How does an AI trained with RLHF end up killing everyone, if you assume that wire-heading and inner alignment are solved? Any half-way reasonable method of supervision will discourage “killing everyone”.
A merely half-way reasonable method of supervision will only discourage getting caught killing everyone, is the thing.
In all the examples we have from toy models, the RLHF agent has no option to take over the supervision process. The most adversarial thing it can do is to deceive the human evaluators (while executing an easier, lazier strategy). And it does that sometimes.
If we train an RLHF agent in the real world, the reward model now has the option to accurately learn that actions that physically affect the reward-attribution process are rated in a special way. If it learns that, we are of course boned—the AI will be motivated to take over the reward hardware (even during deployment where the reward hardware does nothing) and tough luck to any humans who get in the way.
But if the reward model doesn’t learn this true fact (maybe we can prevent this by patching the RLHF scheme), then I would agree it probably won’t kill everyone. Instead it would go back to failing by executing plans that deceived human evaluators in training. Though if the training was to do sufficiently impressive and powerful things in the real world, maybe this “accidentally” involves killing humans.
If we train an RLHF agent in the real world, the reward model now has the option to accurately learn that actions that physically affect the reward-attribution process are rated in a special way. If it learns that, we are of course boned—the AI will be motivated to take over the reward hardware (even during deployment where the reward hardware does nothing) and tough luck to any humans who get in the way.

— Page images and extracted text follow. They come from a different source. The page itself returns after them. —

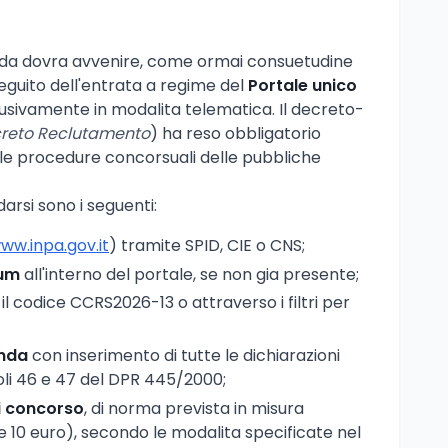
da dovra avvenire, come ormai consuetudine
 seguito dell'entrata a regime del
Portale unico
lusivamente in modalita telematica. Il decreto-
reto Reclutamento
) ha reso obbligatorio
r le procedure concorsuali delle pubbliche
darsi sono i seguenti:
ww.inpa.gov.it
) tramite SPID, CIE o CNS;
lum
all'interno del portale, se non gia presente;
il codice CCRS2026-13 o attraverso i filtri per
nda
con inserimento di tutte le dichiarazioni
icoli 46 e 47 del DPR 445/2000;
i concorso
, di norma prevista in misura
 10 euro), secondo le modalita specificate nel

OK, so this is wire-heading, right? Then you agree that it’s the wire-heading behaviours that kills us? But wire-heading (taking control of the channel of reward provision) is not, in any way, specific to RLHF. Any way of providing reward in RL leads to wire-heading. In particular, you’ve said that the problem with RLHF is that “RLHF/IDA/debate all incentivize promoting claims based on what the human finds most convincing and palatable, rather than on what’s true.” How does incentivising palatable claims lead to the RL agent taking control over the reward provision channels? These issues seem largely orthogonal. You could have a perfect reward signal that only incentivizes “true” claims, and you’d still get wire-heading.
So in which way is RLHF particularly bad? If you think that wire-heading is what does us in, why not write a post about how RL, in general, is bad?
I’m not trying to be antagonistic! I do think I probably just don’t get it, and this seems a great opportunity for me finally understand this point :-)
I just don’t know any plausible story for how outer alignment failures kill everyone. Even in Another (outer) alignment failure story, what ultimately does us in, is wire-heading (which I don’t consider an outer alignment problem, because it happens with any possible reward).
But if the reward model doesn’t learn this true fact (maybe we can prevent this by patching the RLHF scheme), then I would agree it probably won’t kill everyone. Instead it would go back to failing by executing plans that deceived human evaluators in training. Though if the training was to do sufficiently impressive and powerful things in the real world, maybe this “accidentally” involves killing humans.
I agree with this. I agree that this failure mode could lead to extinction, but I’d say it’s pretty unlikely. IMO, it’s much more likely that we’ll just eventually spot any such outer alignment issue and fix it eventually (as in the early parts of Another (outer) alignment failure story,)
If you think that wire-heading is what does us in, why not write a post about how RL, in general, is bad?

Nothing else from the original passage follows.